Einen ersten Eindruck davon, was der MC-Eingang des Aarvik zu leisten vermag, habe ich ja schon beim Test des Vertere Ruby one bekommen und auch beschrieben. Bei meiner Einstiegsscheibe in Tonabnehmer- und Phonostufentests, Art Farmer und Jim Halls Big Blues waren beispielsweise zuvor nie so viele Details zu hören – beim Erstkontakt mit Wilson Beneschs Prime Meridian System lief die LP nur im Hintergrund. Auch Collin Walcott, Don Cherry und Nana Vasconcelos' Album Codona habe ich über Einsteins The Turntable's Choice nicht so beeindruckend gehört. Mehr Details finden Sie – wie gesagt – im Test des Vertere Ruby one.

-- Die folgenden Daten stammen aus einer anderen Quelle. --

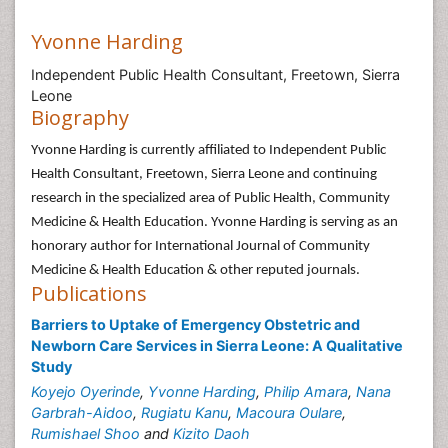
Yvonne Harding
Independent Public Health Consultant, Freetown, Sierra
Leone
Biography
Yvonne Harding is currently affiliated to Independent Public
Health Consultant, Freetown, Sierra Leone and continuing
research in the specialized area of Public Health, Community
Medicine & Health Education. Yvonne Harding is serving as an
honorary author for International Journal of Community
Medicine & Health Education & other reputed journals.
Publications
Barriers to Uptake of Emergency Obstetric and
Newborn Care Services in Sierra Leone: A Qualitative
Study
Koyejo Oyerinde
,
Yvonne Harding
,
Philip Amara
,
Nana
Garbrah-Aidoo
,
Rugiatu Kanu
,
Macoura Oulare
,
Rumishael Shoo
and
Kizito Daoh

Die hellblauen Kondensatoren wurden ausgemessen, beschriftet und paarweise selektiert, wie man beim Vergrößern des Bildes erkennt
Die hellblauen Kondensatoren wurden ausgemessen, beschriftet und paarweise selektiert, wie man beim Vergrößern des Bildes erkennt

Auf dem LaGrange ist neben dem AMG-Arm mit dem W3 im Headshell auch der Thiele TA01 montiert, der ein Lyra Etna nahezu ohne Fehlspurwinkel über die Platte führt. Beim Test des R-580 hatte ich ja Richard Beirachs ein wenig in Vergessenheit geratenes Album Hubris für mich wiederentdeckt. Auf der Suche danach bleibe ich bei Beirachs Trio-Einspielung mit George Mraz und Jack DeJohnette, ELM, hängen. Mit dem über zwölfminütigen „Snow Leopard“ lockere ich die Dämpfung des lange nicht genutzten Etna – und frage mich, ob das denn wirklich nötig ist: Die Becken des Drum Sets scheinen zu explodieren, das Trio strotzt nur so vor Energie und der Drive zieht einen sofort in seinen Bann. Am Ende des Stücks und beim folgenden „Elm“ zeigt sich dann der Erfolg der Lockerungsübungen: Die Instrumente werden nun von mehr Luft umgeben, Klangfarben und leisere Töne geraten mehr in den Fokus. Etna und Aavik machen die Plattenseite zum Genuss.